Look up your model on ereplacementparts.com. They will have the parts and they get them out quick. I think it is the capacitor and those are nothing to replace. Wire it one wire at a time as you take off the old one. And if it is not the capacitor, you can return the part for a full refund except for a restocking fee of $2. Really great people to know in the part business. Several times they have spent several days looking around for a part they didn't have and they usually find what you need.


----------



## Finn (May 26, 2010)

I would just get a sliding miter saw. Much more accurate than a RAS, takes less room and cheaper if new. I see a lot of RAS on creigs list for $100-$200. I wonder why?


----------



## summerfi (Oct 12, 2013)

Jim - I think the reason why is very few casual tool owners know how to properly set up and use a RAS. I've had no issues with accuracy on my RAS.


----------



## wapakfred (Jul 29, 2011)

Yep, what Bob said, I'd match the accuracy of either of my 2 Dewalts against any SCMS. My miter saw was moved to the shed, it comes out for home improvement projects. The RAS is a woodworking tool.


----------



## exelectrician (Oct 3, 2011)

I have a Makita 1013 L and love it!!!
The thing I do not like about RAS is the fact that you are doing a "climb" cut pulling the saw toward you. 
With the sliding miter saw the opposite is true, you slide the saw toward you, then push down and cut away from you toward the fence so the blade is pushing the work toward the fence, all in a well controlled manner. 
In my mind this action seems a lot safer.


----------



## darthford (Feb 17, 2013)

Look for another model same as yours on craigslist with a good motor and swap them, around here you can get a Craftsman for about $50. I'm not bashing the Craftsman even the DeWalts and Delta's go cheap. This is what people do with old cars right, hit the wrecking yard and find a replacement part.


----------



## silerlock (May 23, 2014)

I'm a shop teacher and have one in the classroom and at my home shop. I find it really useful to cut rough cut to workable lengths. Sliding compound miter saws will really KICK if you don't have a jointed edge!

chris


----------



## unbob (Mar 10, 2013)

"I see a lot of RAS on creigs list for $100-$200. I wonder why?".......Its all about machine set up, or lack of.

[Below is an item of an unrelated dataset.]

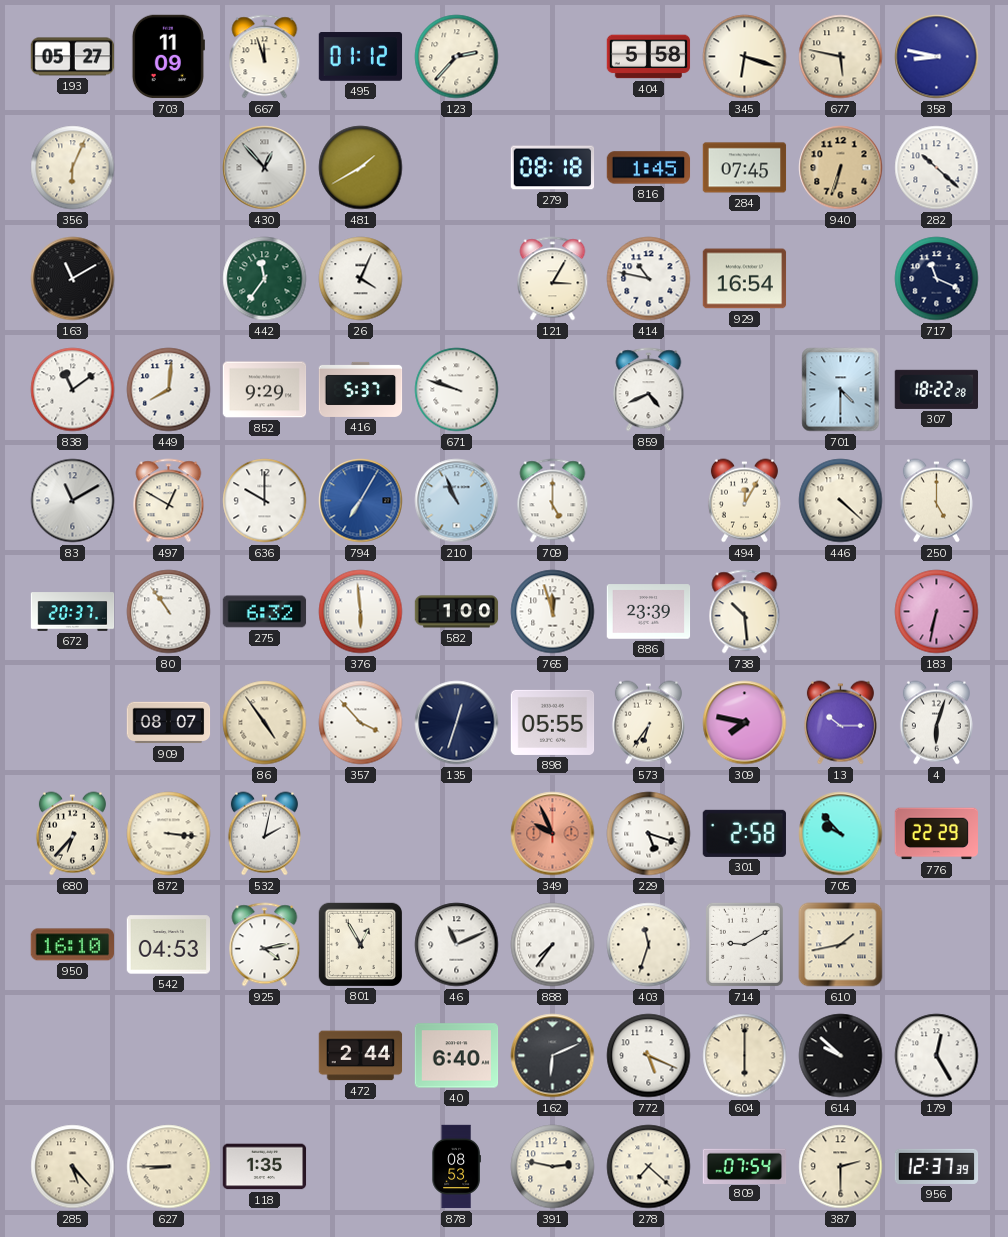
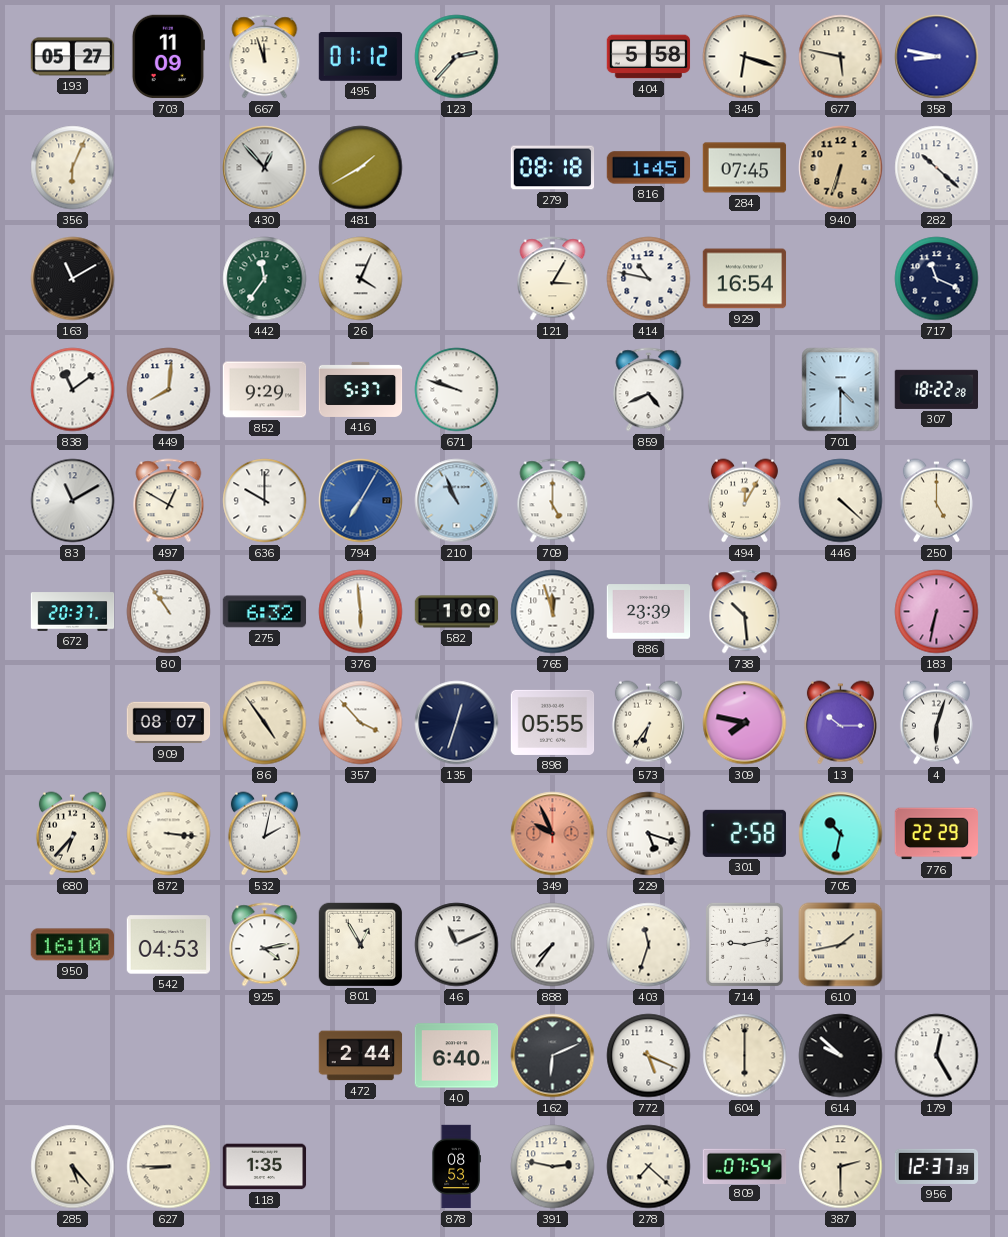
705: 9:53 -> 10:32
714: 9:10 -> 9:13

I have been using an AMF DeWalt made in 1955 for several years.
Its really a precision machine with multiple adjustments. The most important first adjustment is starting with a flat table, then truing the table to the sweep of the overarm using the jack screws under the table. Even if that is not done, the other adjustments can be used to produce a straight crosscut. But, it will not produce a good miter cut, so, best to get the table true first.
The a little more tricky adjustment is at the rear motor yoke, a three point mount with screws, this one adjusts yaw of the blade so as the blade does not heel. That is, the motor travel can be square to the fence, but it can be cocked causing the back of the blade to contact the work.
Once those adjustments are done, I find that switching from crosscut to miter and back, the machine is high accuracy.


----------



## MrRon (Jul 9, 2009)

Used RAS's are readily available on CL or E-Bay. If the motor is fried, it will cost a LOT to have it rewound, if you could find someone who rewinds motors. Check for a bad capacitor first.


----------